European Union Connected Continent legislation ending all roaming charges within the EU, creating a network neutrality framework and also circumscribing the ways Internet service providers advertise and market their services are part of a package approved by the European Parliament.

The legislation faces another vote in Parliament, and then must be approved by member states, so the final version of the rules could change.

There are questions large and small, though. The specific proposals, which might be further modified, are easiest to explain.

For mobile service providers, the biggest change is the complete ban on roaming charges within EU countries. For application providers, the biggest consequence is anti-blocking rules, referred to as network neutrality, but arguably better described as prohibiting any Internet service provider from blocking lawful apps.

Among other consumer protection provisions, ISPs will have to modify their marketing, refraining from using “up to” clauses when referring to access speed. Instead, ISPs will be required to supply information on the “average speeds” they actually provide to their customers during normal and peak times.

The long-term questions are harder to assess. The legislation is supposed to unlock investment in next generation networks. But some do not believe this will happen, in part because the rules make reliance on wholesale access to new markets even easier.

Strand Consult thinks the EU communications market will face greater business risk as a result, in part from arbitrage of prices between high-cost and low-cost markets.

The vote will need to be approved by Council of Ministers, which is unlikely before the EU Parliamentary elections in May 2014.  

“The package raises more questions than it answers and exacerbates the challenges that the EU and the telecommunications industry have and will have the next four to five years, Strand Consult argues.

“We believe that the telecommunications market in Europe will be somewhat similar to a free fall over the next four to five years,” Strand Consult predicts.

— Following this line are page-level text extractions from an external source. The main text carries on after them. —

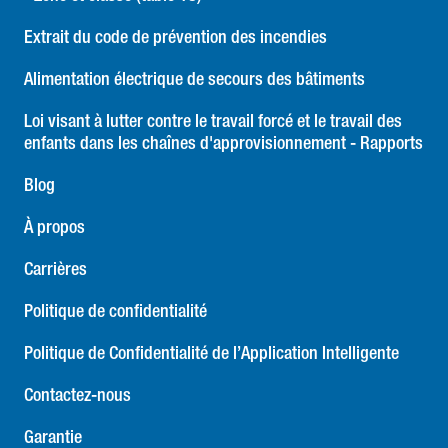
Extrait du code de prévention des incendies
Alimentation électrique de secours des bâtiments
Loi visant à lutter contre le travail forcé et le travail des
enfants dans les chaînes d'approvisionnement - Rapports
Blog
À propos
Carrières
Politique de confidentialité
Politique de Confidentialité de l’Application Intelligente
Contactez-nous
Garantie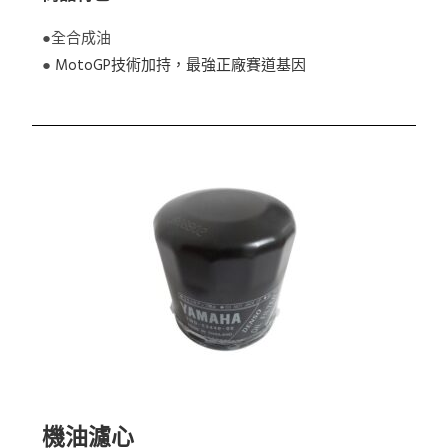
●全合成油
●
MotoGP技術加持，最強正廠賽道基因
機油濾心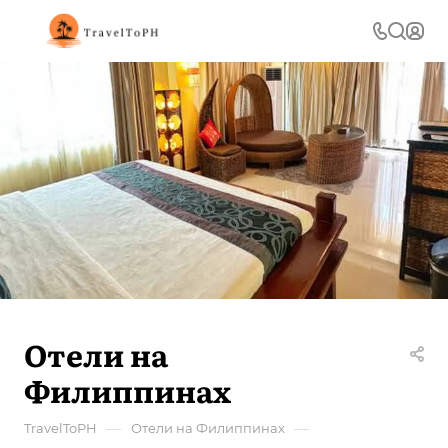
Отели на
Филиппинах
—
—
TravelToPH
Отели на Филиппинах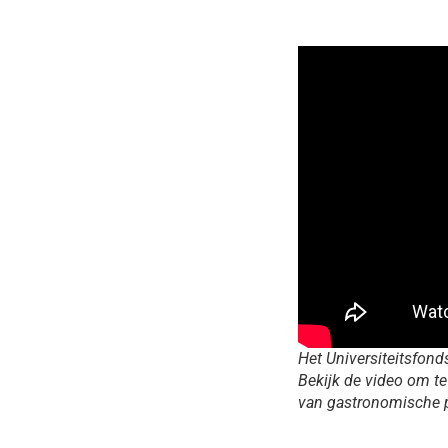
Het Universiteitsfond
Bekijk de video om te
van gastronomische 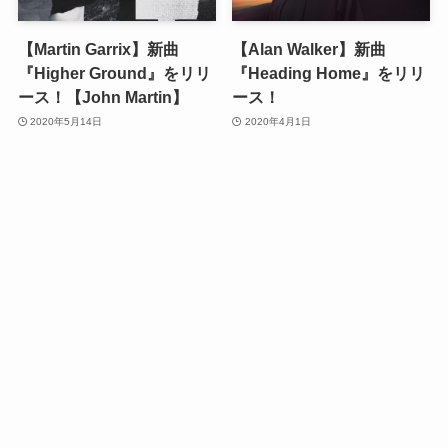
【Martin Garrix】新曲
【Alan Walker】新曲
『Higher Ground』をリリ
『Heading Home』をリリ
ース！【John Martin】
ース！
2020年5月14日
2020年4月1日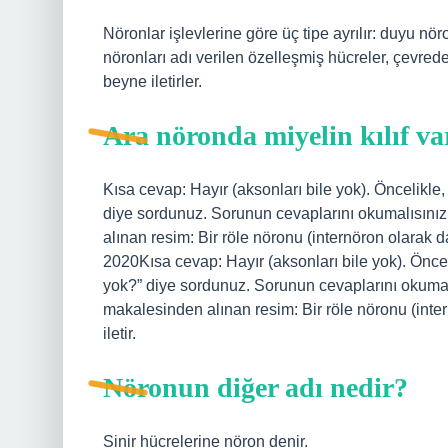
Nöronlar işlevlerine göre üç tipe ayrılır: duyu nö
nöronları adı verilen özelleşmiş hücreler, çevrede
beyne iletirler.
Ara nöronda miyelin kılıf va
Kısa cevap: Hayır (aksonları bile yok). Öncelikle
diye sordunuz. Sorunun cevaplarını okumalısını
alınan resim: Bir röle nöronu (internöron olarak da
2020Kısa cevap: Hayır (aksonları bile yok). Önce
yok?” diye sordunuz. Sorunun cevaplarını okumal
makalesinden alınan resim: Bir röle nöronu (inter
iletir.
Nöronun diğer adı nedir?
Sinir hücrelerine nöron denir.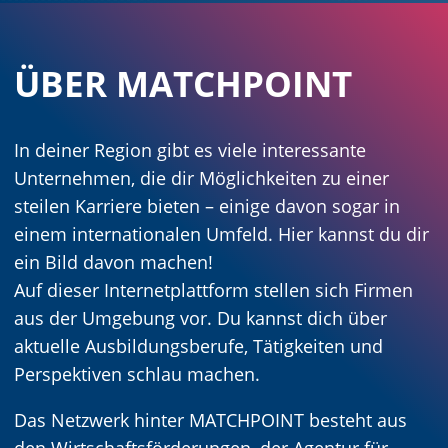
ÜBER MATCHPOINT
In deiner Region gibt es viele interessante
Unternehmen, die dir Möglichkeiten zu einer
steilen Karriere bieten – einige davon sogar in
einem internationalen Umfeld. Hier kannst du dir
ein Bild davon machen!
Auf dieser Internetplattform stellen sich Firmen
aus der Umgebung vor. Du kannst dich über
aktuelle Ausbildungsberufe, Tätigkeiten und
Perspektiven schlau machen.
Das Netzwerk hinter MATCHPOINT besteht aus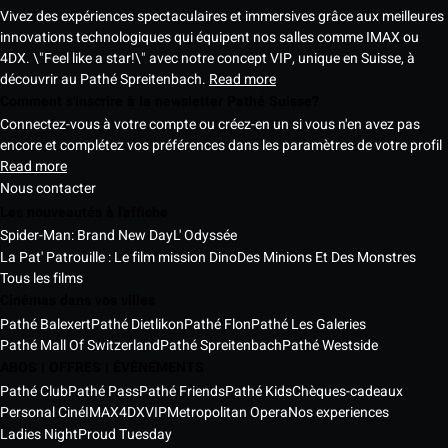
Vivez des expériences spectaculaires et immersives grâce aux meilleures
innovations technologiques qui équipent nos salles comme IMAX ou
4DX. \"Feel like a star!\" avec notre concept VIP, unique en Suisse, à
découvrir au Pathé Spreitenbach.
Read more
Comment s'inscrire à la newsletter Pathé Suisse?
Connectez-vous à votre compte ou créez-en un si vous n'en avez pas
encore et complétez vos préférences dans les paramètres de votre profil
Read more
Nous contacter
Les nouveautés à l'affiche
Spider-Man: Brand New Day
L' Odyssée
La Pat' Patrouille : Le film mission Dino
Des Minions Et Des Monstres
Tous les films
Cinémas dans vos villes
Pathé Balexert
Pathé Dietlikon
Pathé Flon
Pathé Les Galeries
Pathé Mall Of Switzerland
Pathé Spreitenbach
Pathé Westside
ABOS | OFFRES | ÉVÈNEMENTS
Pathé Club
Pathé Pass
Pathé Friends
Pathé Kids
Chèques-cadeaux
Personal Ciné
IMAX
4DX
VIP
Metropolitan Opera
Nos experiences
Ladies Night
Proud Tuesday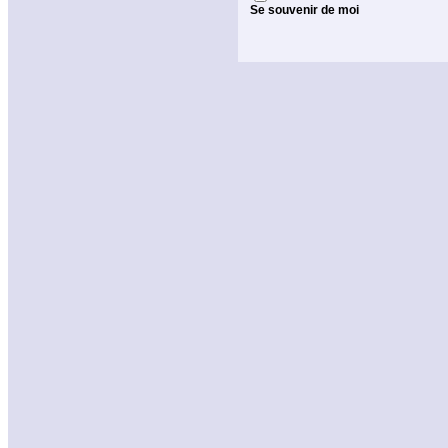
Se souvenir de moi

Nor will the new rules spur needed investment in next generation infrastructure, Strand Consult argues.

Consumers will be able to terminate their contracts if there is a significant and non-temporary discrepancy between what they were promised and the service they actually get, in terms of access speed.

That will be a bit of a statistical challenge, since actual speeds experienced by any user, at any time, will depend on what other users sharing access resources are doing. Additionally, access speed will hinge on devices used with the access connection, as well.

The legislation also helps harmonize spectrum allocation across the EU, and simplifies regulations in ways that will make pan-EU services easier to create.

Service providers will have the chance to operate in all countries through a single EU authorization, and the chance to deal with that one authority on other licensing issues, instead of being required to get separate licenses in each member nation.

In other words, service providers would gain pan-EU legal certainty and equal regulatory treatment.

Spectrum policies also will be harmonized, a move that is expected primarily to benefit 4G Long Term Evolution mobile networks. Wholesale access policies likewise will be standardized to a greater extent across borders, and essentially making it easier for competitors to enter new markets using wholesale access mechanisms.

Service providers, as you would guess, are not happy with many of the new rules. Service providers probably are resigned to the end of roaming fees, but the network neutrality rules, which would prevent creation of new quality assured services, likely will get more resistance as the rules are considered by each of the national regulators who must also agree.